- Directed by: Mildred Okwo
- Written by: Richard Odilu
- Produced by: Mildred Okwo Rita Dominic
- Starring: Seun Ajayi; Beverly Naya; Kemi Akindoju; Tope Tedela; Enyinna Nwigwe; Rita Dominic;
- Cinematography: Jim Bishop
- Edited by: Carole Gikandi
- Music by: Truth
- Production company: Mord Pictures
- Distributed by: The Audrey Silva Company Silverbird Film Distribution
- Release date: 12 February 2016;
- Country: Nigeria
- Languages: English; Yoruba; Igbo;

= Suru L'ere =

2016 film by Mildred Okwo

Suru L'ere is a 2016 Nigerian comedy drama film, co-produced and directed by Mildred Okwo.

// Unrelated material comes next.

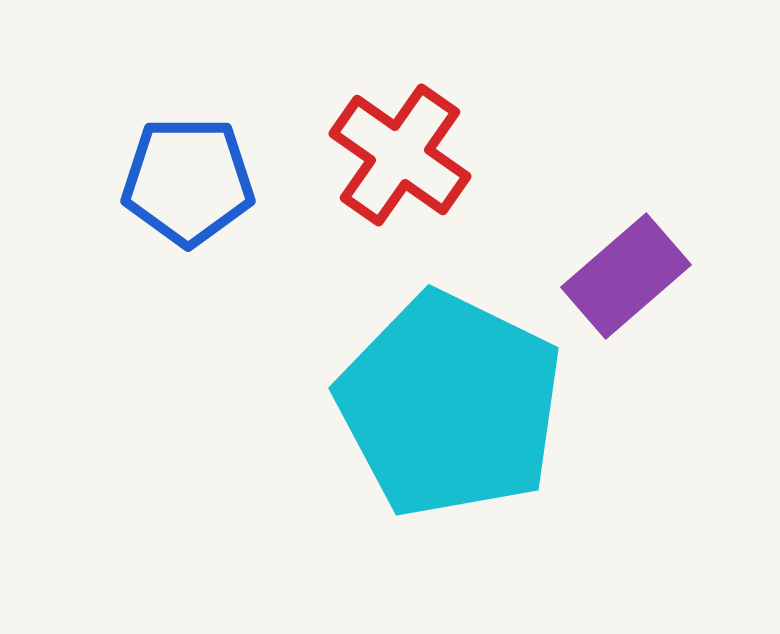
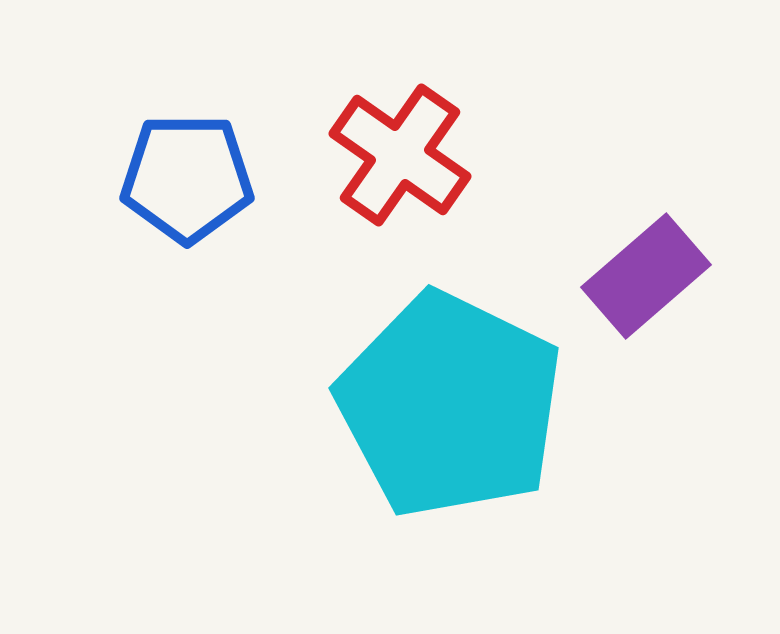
blue pentagon: moved 1 px left, 3 px up
purple rectangle: moved 20 px right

It stars Seun Ajayi, Beverly Naya, Kemi Lala Akindoju, Tope Tedela and Enyinna Nwigwe, with a special appearance from Rita Dominic.

Set in Lagos, the film revolves around Arinze (Seun Ajayi), a young graduate trainee, who is a serial debtor, desperately eager to get ahead.

==Cast==
- Seun Ajayi as Arinze
- Beverly Naya as Omosigho
- Tope Tedela as Kyle Stevens Adedoyin
- Kemi Lala Akindoju as Land Lady
- Kenneth Okolie as Bossi
- Enyinna Nwigwe as Godstime
- Gregory Ojefua as Brume
- Bikiya Graham-Douglas
- Rita Dominic as Akara seller (special appearance)

==Production==

===Casting===
In March 2015, it was announced that Beverly Naya would be starring in Suru L'ere. Rita Dominic, who is the executive producer of the film had a cameo appearance as a local Akara seller.

===Filming===
Principal photography of Suru L'ere commenced in April 2015, and was shot in ten days.

==Promotions==
On 16 April 2015, Behind the scenes photos for Suru L'ere were published on BellaNaija. It was also published on Nigerian Entertainment Today and other major media outlets and entertainment blogs. The first official trailer was released on YouTube on 8 September 2015. A Television trailer was released on 15 January 2016.

==Release==
The film was released on 12 February 2016.